• [WORK REQUEST]:
The records below must be transcribed exactly. Do not include the pictures.

BEGIN DATA FOR THE TASK

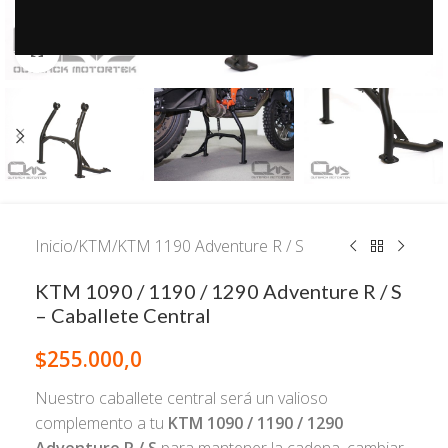
Click to enlarge
Inicio
/
KTM
/
KTM 1190 Adventure R / S
KTM 1090 / 1190 / 1290 Adventure R / S
– Caballete Central
$
255.000,0
Nuestro caballete central será un valioso
complemento a tu
KTM 1090 / 1190 / 1290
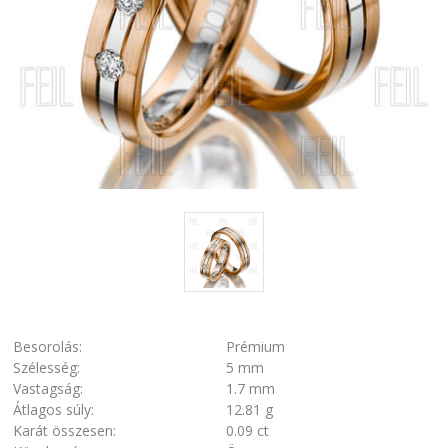
Besorolás:
Prémium
Szélesség:
5 mm
Vastagság:
1.7 mm
Átlagos súly:
12.81 g
Karát összesen:
0.09 ct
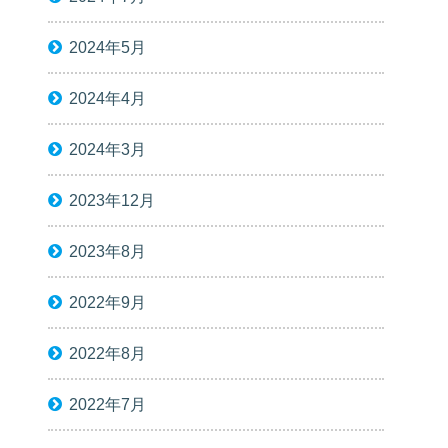
2024年5月
2024年4月
2024年3月
2023年12月
2023年8月
2022年9月
2022年8月
2022年7月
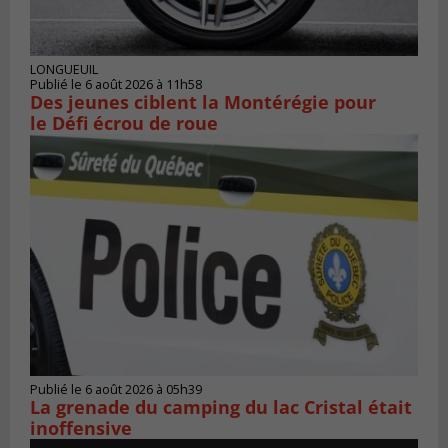
LONGUEUIL
Publié le 6 août 2026 à 11h58
Des jeunes ciblent la Montérégie pour
le Défi écrou de roue
Publié le 6 août 2026 à 05h39
La grenade du camping du lac Cristal était
inoffensive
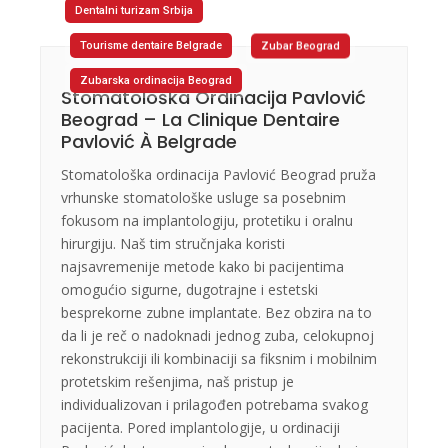
Dentalni turizam Srbija
Tourisme dentaire Belgrade
Zubar Beograd
Zubarska ordinacija Beograd
Stomatološka Ordinacija Pavlović
Beograd – La Clinique Dentaire
Pavlović À Belgrade
Stomatološka ordinacija Pavlović Beograd pruža
vrhunske stomatološke usluge sa posebnim
fokusom na implantologiju, protetiku i oralnu
hirurgiju. Naš tim stručnjaka koristi
najsavremenije metode kako bi pacijentima
omogućio sigurne, dugotrajne i estetski
besprekorne zubne implantate. Bez obzira na to
da li je reč o nadoknadi jednog zuba, celokupnoj
rekonstrukciji ili kombinaciji sa fiksnim i mobilnim
protetskim rešenjima, naš pristup je
individualizovan i prilagođen potrebama svakog
pacijenta. Pored implantologije, u ordinaciji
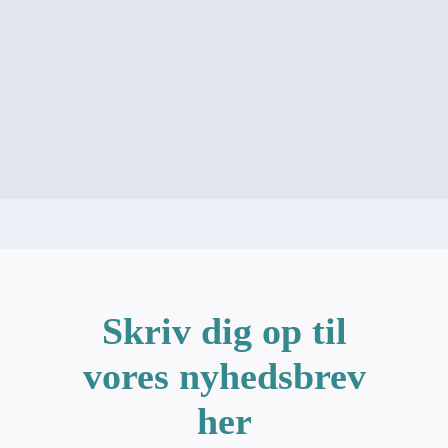
Skriv dig op til
vores nyhedsbrev
her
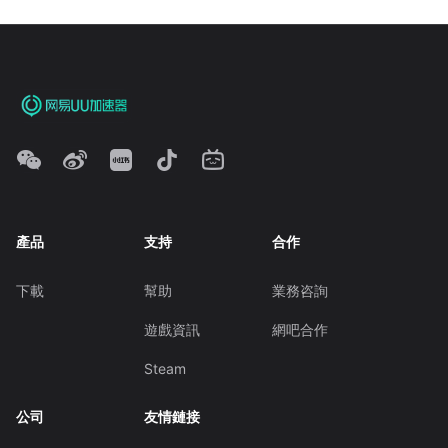
產品
支持
合作
下載
幫助
業務咨詢
遊戲資訊
網吧合作
Steam
公司
友情鏈接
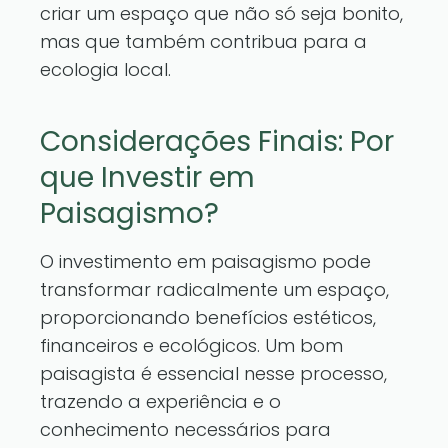
criar um espaço que não só seja bonito,
mas que também contribua para a
ecologia local.
Considerações Finais: Por
que Investir em
Paisagismo?
O investimento em paisagismo pode
transformar radicalmente um espaço,
proporcionando benefícios estéticos,
financeiros e ecológicos. Um bom
paisagista é essencial nesse processo,
trazendo a experiência e o
conhecimento necessários para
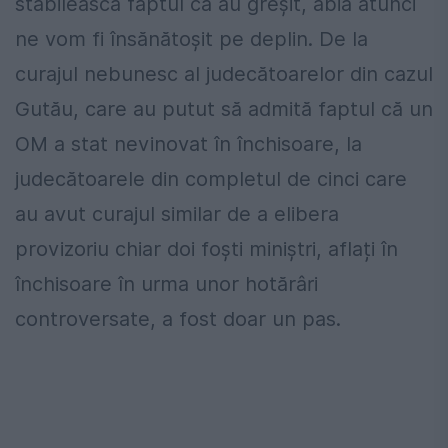
stabilească faptul că au greșit, abia atunci
ne vom fi însănătoșit pe deplin. De la
curajul nebunesc al judecătoarelor din cazul
Gutău, care au putut să admită faptul că un
OM a stat nevinovat în închisoare, la
judecătoarele din completul de cinci care
au avut curajul similar de a elibera
provizoriu chiar doi foști miniștri, aflați în
închisoare în urma unor hotărâri
controversate, a fost doar un pas.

END DATA FOR THE TASK

• [REPLY]:
Click to enlarge
Inicio
/
KTM
/
KTM 1190 Adventure R / S
KTM 1090 / 1190 / 1290 Adventure R / S
– Caballete Central
$
255.000,0
Nuestro caballete central será un valioso
complemento a tu
KTM 1090 / 1190 / 1290
Besorolás:
Prémium
Szélesség:
5 mm
Vastagság:
1.7 mm
Átlagos súly:
12.81 g
Karát összesen:
0.09 ct
2024年5月
2024年4月
2024年3月
2023年12月
2023年8月
2022年9月
2022年8月
2022年7月
LONGUEUIL
Publié le 6 août 2026 à 11h58
Des jeunes ciblent la Montérégie pour
le Défi écrou de roue
Publié le 6 août 2026 à 05h39
La grenade du camping du lac Cristal était
inoffensive
Dentalni turizam Srbija
Tourisme dentaire Belgrade
Zubar Beograd
Zubarska ordinacija Beograd
Stomatološka Ordinacija Pavlović
Beograd – La Clinique Dentaire
Pavlović À Belgrade
Stomatološka ordinacija Pavlović Beograd pruža
vrhunske stomatološke usluge sa posebnim
fokusom na implantologiju, protetiku i oralnu
hirurgiju. Naš tim stručnjaka koristi
najsavremenije metode kako bi pacijentima
omogućio sigurne, dugotrajne i estetski
besprekorne zubne implantate. Bez obzira na to
da li je reč o nadoknadi jednog zuba, celokupnoj
rekonstrukciji ili kombinaciji sa fiksnim i mobilnim
protetskim rešenjima, naš pristup je
individualizovan i prilagođen potrebama svakog
pacijenta. Pored implantologije, u ordinaciji
Skriv dig op til
vores nyhedsbrev
her
產品
支持
合作
下載
幫助
業務咨詢
遊戲資訊
網吧合作
Steam
公司
友情鏈接
criar um espaço que não só seja bonito,
mas que também contribua para a
ecologia local.
Considerações Finais: Por
que Investir em
Paisagismo?
O investimento em paisagismo pode
transformar radicalmente um espaço,
proporcionando benefícios estéticos,
financeiros e ecológicos. Um bom
paisagista é essencial nesse processo,
trazendo a experiência e o
conhecimento necessários para
stabilească faptul că au greșit, abia atunci
ne vom fi însănătoșit pe deplin. De la
curajul nebunesc al judecătoarelor din cazul
Gutău, care au putut să admită faptul că un
OM a stat nevinovat în închisoare, la
judecătoarele din completul de cinci care
au avut curajul similar de a elibera
provizoriu chiar doi foști miniștri, aflați în
închisoare în urma unor hotărâri
controversate, a fost doar un pas.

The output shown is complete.